In an announcement made this morning, a spokesperson for the union said: ‘Commuting costs weigh heavily on family budgets. According to one survey, around 66 percent of Londoners pay an average of £64.19 a week (£3081 a year) to travel to work. Workers living outside the capital (but commuting into London) take an even bigger hit, where plans to increase rail fares by 5.9 percent will mean a fresh blow to their finances.
‘Running rail services in the post-pandemic age isn’t easy, but rail chiefs must consider reducing the price of fares to attract people back to the railways.’
The Workers Union’s announcement comes as train operating firm Govia Thameslink Railways (GTR) announced its intention to offer advanced fares to commuters. This ticket type is usually available for off-peak fares, and is cheaper than paying to “walk up and ride.”
The scheme is currently in a trail phase between Victoria, Clapham Junction and East Croydon and stations south of Three Bridges, near Crawley in West Sussex.
The initiative is designed to combat lower-usage on Mondays and Fridays, when 210,000 and 160,000 people use GTR’s services, compared with 230-250,000 in midweek.
GTR’s customer services director, Jenny Saunders, said: ‘We’ve seen a sea change in travel habits because of the pandemic.
‘Mondays and Fridays are unsurprisingly less popular with our customers because they bookend the week, but our trains are quieter as a result so we want more people to use them.
‘Lower ticket prices, coupled with Southern’s new loyalty rewards scheme, will encourage people back to rail at times when we have more space on board, and they’ll help with the rising cost of living.’
The Workers Union Says…
A study published by Bloomberg Intelligence (BI) has revealed that 95 percent of the London-based office workers they surveyed enjoy some kind of flexible working.
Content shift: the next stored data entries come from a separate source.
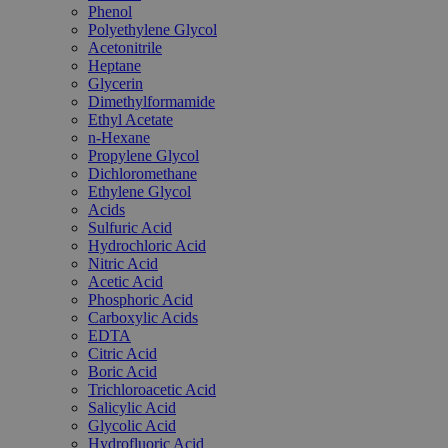
Phenol
Polyethylene Glycol
Acetonitrile
Heptane
Glycerin
Dimethylformamide
Ethyl Acetate
n-Hexane
Propylene Glycol
Dichloromethane
Ethylene Glycol
Acids
Sulfuric Acid
Hydrochloric Acid
Nitric Acid
Acetic Acid
Phosphoric Acid
Carboxylic Acids
EDTA
Citric Acid
Boric Acid
Trichloroacetic Acid
Salicylic Acid
Glycolic Acid
Hydrofluoric Acid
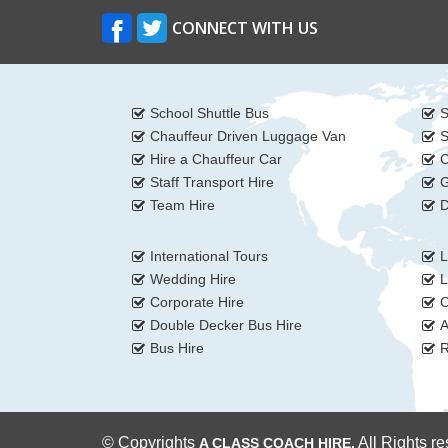
CONNECT WITH US
School Shuttle Bus
S
Chauffeur Driven Luggage Van
S
Hire a Chauffeur Car
C
Staff Transport Hire
G
Team Hire
D
International Tours
L
Wedding Hire
L
Corporate Hire
C
Double Decker Bus Hire
A
Bus Hire
R
© Copyrights
All Rights r
A CLASS COACH HIRE.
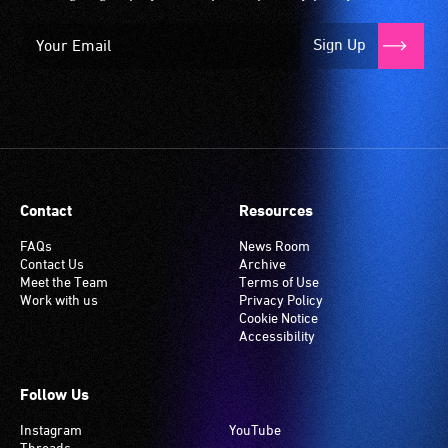
Sign Up
Contact
Resources
FAQs
News Room
Contact Us
Archive
Meet the Team
Terms of Use
Work with us
Privacy Policy
Cookie Notice
Accessibility
Follow Us
Instagram
YouTube
Threads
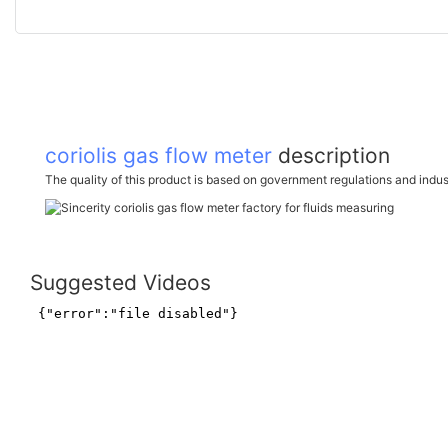
coriolis gas flow meter
description
The quality of this product is based on government regulations and indus
Suggested Videos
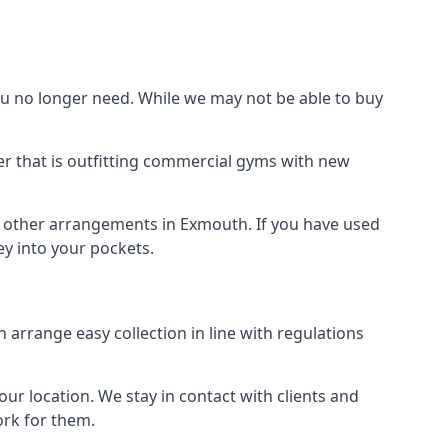
 no longer need. While we may not be able to buy
r that is outfitting commercial gyms with new
nd other arrangements in Exmouth. If you have used
y into your pockets.
arrange easy collection in line with regulations
r location. We stay in contact with clients and
ork for them.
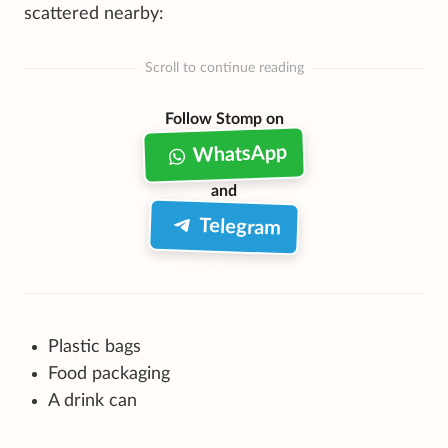
scattered nearby:
Scroll to continue reading
Follow Stomp on
WhatsApp
and
Telegram
Plastic bags
Food packaging
A drink can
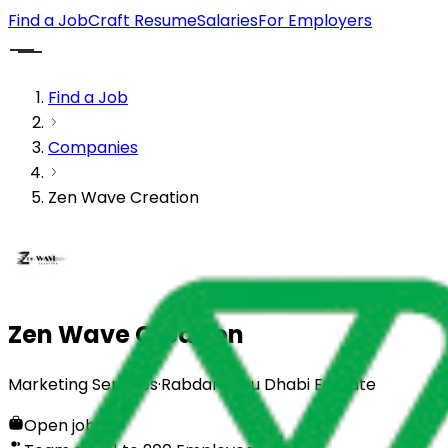
Find a Job
Craft Resume
Salaries
For Employers
Find a Job
Companies
Zen Wave Creation
Zen Wave Creation
Marketing Services
·
Rabdan, Abu Dhabi Emirate
Open jobs
0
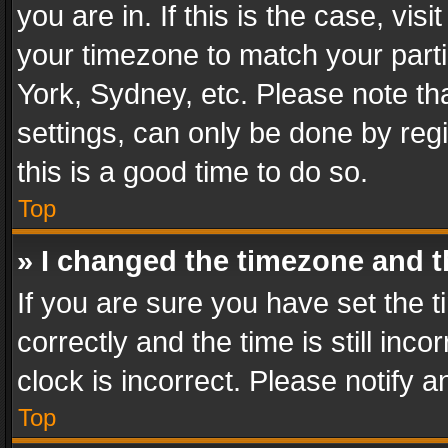
you are in. If this is the case, v
your timezone to match your parti
York, Sydney, etc. Please note th
settings, can only be done by regi
this is a good time to do so.
Top
» I changed the timezone and th
If you are sure you have set th
correctly and the time is still inc
clock is incorrect. Please notify a
Top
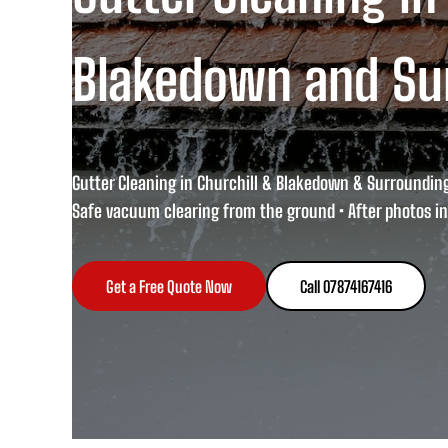
Blakedown and Su
Gutter Cleaning in Churchill & Blakedown & Surroundin
Safe vacuum clearing from the ground • After photos in
Get a Free Quote Now
Call 07874167416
But, nearly three-quarters (73 percent) said that they would quit their jobs if this flexibility was removed. Of these, 64 percent said they would consider changing their minds for a pay rise of at least 11 percent.
This blizzard of statistics is important. It shows that without incentives, commuters will stay away from the office until economic conditions improve. Pay rises from employers are one thing, but train operating companies need to consider what else they can do to cut the cost of commuting. Govia have shown that creative thinking is possible in this area – now it’s up to other providers to follow suit.